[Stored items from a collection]
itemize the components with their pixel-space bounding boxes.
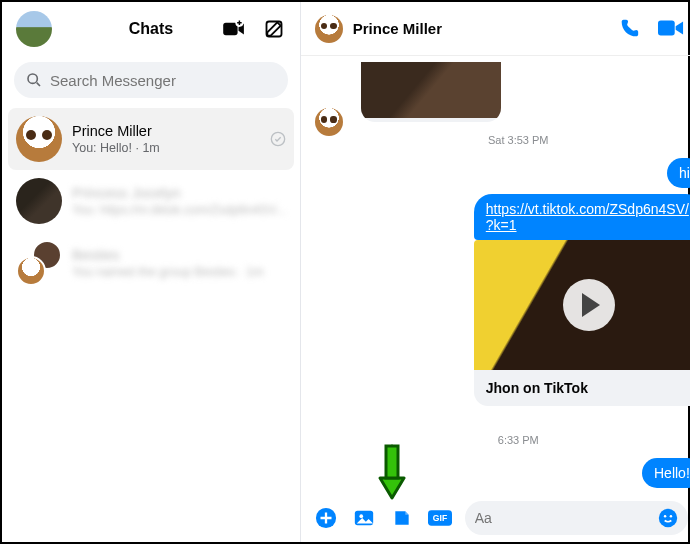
message-row: hi (315, 158, 690, 188)
message-bubble[interactable]: Hello! (642, 458, 690, 488)
add-sticker-button[interactable] (389, 505, 415, 531)
search-bar[interactable] (14, 62, 288, 98)
search-icon (26, 72, 42, 88)
chat-title: Prince Miller (353, 20, 442, 37)
gif-icon: GIF (428, 509, 452, 527)
message-list[interactable]: Sat 3:53 PM hi https://vt.tiktok.com/ZSd… (301, 56, 690, 494)
message-bubble[interactable]: hi (667, 158, 690, 188)
timestamp: Sat 3:53 PM (315, 134, 690, 146)
message-link[interactable]: https://vt.tiktok.com/ZSdp6n4SV/?k=1 (486, 201, 689, 233)
chat-list-pane: Chats Prince Miller You: Hello! (2, 2, 301, 542)
chat-list-header: Chats (2, 2, 300, 56)
svg-point-3 (28, 74, 37, 83)
svg-point-4 (271, 132, 284, 145)
svg-rect-0 (223, 23, 237, 36)
chat-header: Prince Miller (301, 2, 690, 56)
message-input-wrap[interactable] (465, 501, 688, 535)
my-avatar[interactable] (16, 11, 52, 47)
conv-name: Princess Jocelyn (72, 185, 286, 201)
svg-text:GIF: GIF (433, 513, 447, 523)
link-preview-card[interactable]: Jhon on TikTok (474, 240, 690, 406)
svg-point-19 (664, 515, 667, 518)
conv-preview: You: Hello! · 1m (72, 141, 260, 155)
conversation-item[interactable]: Princess Jocelyn You: https://m.tiktok.c… (8, 170, 294, 232)
compose-icon (264, 19, 284, 39)
search-input[interactable] (50, 72, 276, 89)
svg-point-18 (659, 509, 677, 527)
conv-preview: You named the group Besties · 1m (72, 265, 286, 279)
video-icon[interactable] (658, 18, 684, 38)
message-link-bubble[interactable]: https://vt.tiktok.com/ZSdp6n4SV/?k=1 (474, 194, 690, 240)
conversation-item[interactable]: Prince Miller You: Hello! · 1m (8, 108, 294, 170)
group-avatar (16, 240, 62, 286)
add-gif-button[interactable]: GIF (427, 505, 453, 531)
messenger-app: Chats Prince Miller You: Hello! (0, 0, 690, 544)
new-video-call-button[interactable] (222, 17, 246, 41)
message-row: https://vt.tiktok.com/ZSdp6n4SV/?k=1 Jho… (315, 194, 690, 406)
conversation-item[interactable]: Besties You named the group Besties · 1m (8, 232, 294, 294)
chat-avatar[interactable] (315, 15, 343, 43)
play-icon (563, 279, 615, 331)
preview-thumbnail (474, 240, 690, 370)
svg-point-20 (669, 515, 672, 518)
plus-circle-icon (315, 507, 337, 529)
svg-rect-5 (658, 20, 675, 35)
message-input[interactable] (475, 510, 650, 526)
composer: GIF (301, 494, 690, 542)
compose-button[interactable] (262, 17, 286, 41)
delivered-check-icon (270, 131, 286, 147)
conv-avatar (16, 178, 62, 224)
svg-point-15 (359, 514, 363, 518)
sender-avatar (315, 108, 343, 136)
emoji-icon[interactable] (658, 508, 678, 528)
message-row: Hello! (315, 458, 690, 488)
conv-name: Besties (72, 247, 286, 263)
new-video-icon (223, 20, 245, 38)
timestamp: 6:33 PM (315, 434, 690, 446)
previous-link-preview[interactable] (361, 62, 501, 122)
sticker-icon (392, 508, 412, 528)
add-photo-button[interactable] (351, 505, 377, 531)
open-more-button[interactable] (313, 505, 339, 531)
photo-icon (353, 507, 375, 529)
phone-icon[interactable] (618, 18, 640, 40)
chat-pane: Prince Miller Sat 3:53 PM hi https://vt.… (301, 2, 690, 542)
preview-title: Jhon on TikTok (474, 370, 690, 406)
conversation-list: Prince Miller You: Hello! · 1m Princess … (2, 108, 300, 542)
conv-preview: You: https://m.tiktok.com/Zsdp6n4SV... (72, 203, 286, 217)
conv-name: Prince Miller (72, 123, 260, 139)
conv-avatar (16, 116, 62, 162)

INSTRUCTIONS FOR THE TASK:
Within the entries, find all lines that contain "bubble" and copy each one.

SOLVED EXERCISE:
message-bubble[interactable]: Hello! (642, 458, 690, 488)
message-bubble[interactable]: hi (667, 158, 690, 188)
message-link-bubble[interactable]: https://vt.tiktok.com/ZSdp6n4SV/?k=1 (474, 194, 690, 240)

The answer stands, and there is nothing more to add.